What the task asks
Find each line below where the word "Темы" occurs, and copy it.

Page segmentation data

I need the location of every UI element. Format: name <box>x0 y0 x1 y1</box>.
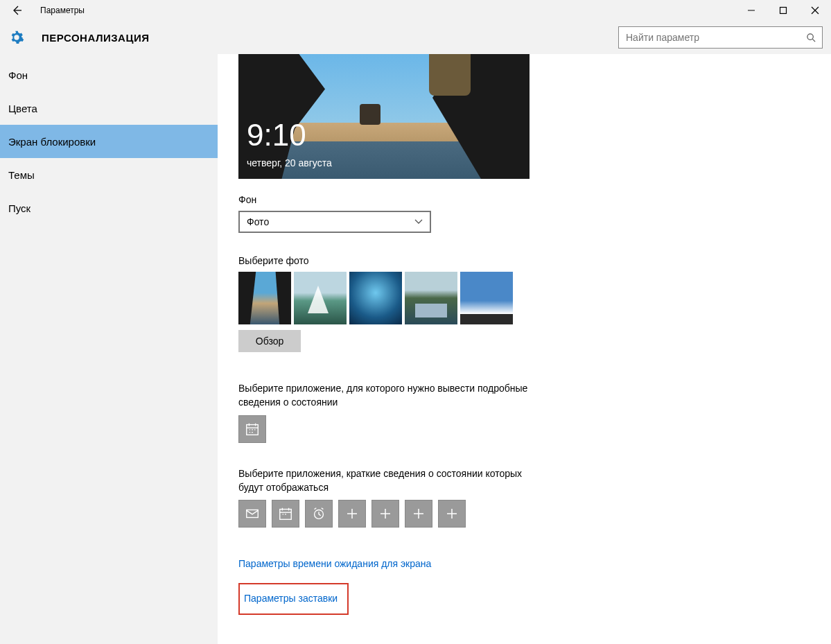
preview-time: 9:10 <box>247 118 306 153</box>
screensaver-link-highlight: Параметры заставки <box>238 583 349 615</box>
sidebar-item-lockscreen[interactable]: Экран блокировки <box>0 125 218 158</box>
svg-line-23 <box>315 508 317 510</box>
svg-line-3 <box>812 39 815 42</box>
app-title: Параметры <box>40 6 85 15</box>
background-label: Фон <box>238 194 831 205</box>
sidebar-item-background[interactable]: Фон <box>0 58 218 92</box>
sidebar-item-label: Фон <box>8 69 28 81</box>
maximize-button[interactable] <box>767 0 799 21</box>
sidebar: Фон Цвета Экран блокировки Темы Пуск <box>0 54 218 644</box>
svg-rect-1 <box>780 8 787 14</box>
close-button[interactable] <box>799 0 831 21</box>
sidebar-item-label: Цвета <box>8 103 37 114</box>
titlebar: Параметры <box>0 0 831 21</box>
sidebar-item-themes[interactable]: Темы <box>0 158 218 191</box>
browse-button[interactable]: Обзор <box>238 330 301 352</box>
detailed-app-label: Выберите приложение, для которого нужно … <box>238 381 543 410</box>
minimize-button[interactable] <box>735 0 767 21</box>
detailed-app-tile[interactable] <box>238 415 266 443</box>
preview-date: четверг, 20 августа <box>247 157 332 168</box>
photo-thumb-2[interactable] <box>294 272 347 324</box>
mail-icon <box>245 506 260 521</box>
background-dropdown[interactable]: Фото <box>238 211 431 233</box>
choose-photo-label: Выберите фото <box>238 255 831 266</box>
plus-icon <box>346 507 358 520</box>
search-input[interactable] <box>624 31 806 44</box>
search-icon <box>806 33 816 43</box>
sidebar-item-label: Темы <box>8 169 35 181</box>
lockscreen-preview: 9:10 четверг, 20 августа <box>238 54 530 179</box>
sidebar-item-start[interactable]: Пуск <box>0 191 218 225</box>
content: 9:10 четверг, 20 августа Фон Фото Выбери… <box>218 54 831 644</box>
calendar-icon <box>245 421 260 437</box>
sidebar-item-label: Пуск <box>8 202 30 214</box>
photo-thumb-4[interactable] <box>405 272 457 324</box>
alarm-icon <box>311 506 326 521</box>
svg-line-22 <box>319 514 321 516</box>
quick-app-tile-add-2[interactable] <box>371 500 399 528</box>
photo-thumb-1[interactable] <box>238 272 291 324</box>
sidebar-item-label: Экран блокировки <box>8 136 96 148</box>
svg-line-24 <box>322 508 324 510</box>
quick-app-tile-add-4[interactable] <box>438 500 466 528</box>
search-box[interactable] <box>618 26 823 49</box>
plus-icon <box>446 507 458 520</box>
dropdown-value: Фото <box>247 216 269 227</box>
screensaver-link[interactable]: Параметры заставки <box>244 593 338 604</box>
gear-icon <box>8 29 25 46</box>
quick-app-tile-alarm[interactable] <box>305 500 333 528</box>
quick-apps-label: Выберите приложения, краткие сведения о … <box>238 467 543 495</box>
timeout-link[interactable]: Параметры времени ожидания для экрана <box>238 558 431 569</box>
quick-app-tile-add-1[interactable] <box>338 500 366 528</box>
photo-thumb-3[interactable] <box>349 272 402 324</box>
chevron-down-icon <box>414 219 423 225</box>
page-title: ПЕРСОНАЛИЗАЦИЯ <box>42 32 149 44</box>
back-button[interactable] <box>8 2 25 19</box>
window-controls <box>735 0 831 21</box>
svg-rect-13 <box>247 510 259 518</box>
sidebar-item-colors[interactable]: Цвета <box>0 92 218 125</box>
photo-thumbnails <box>238 272 831 324</box>
quick-app-tile-mail[interactable] <box>238 500 266 528</box>
svg-point-2 <box>807 33 813 39</box>
quick-app-tile-calendar[interactable] <box>272 500 299 528</box>
plus-icon <box>412 507 425 520</box>
plus-icon <box>379 507 392 520</box>
header: ПЕРСОНАЛИЗАЦИЯ <box>0 21 831 54</box>
quick-app-tile-add-3[interactable] <box>405 500 432 528</box>
photo-thumb-5[interactable] <box>460 272 513 324</box>
calendar-icon <box>278 506 293 521</box>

Response to the task
sidebar: Фон Цвета Экран блокировки Темы Пуск <box>0 54 218 644</box>
sidebar-item-themes[interactable]: Темы <box>0 158 218 191</box>
sidebar-item-label: Темы <box>8 169 35 181</box>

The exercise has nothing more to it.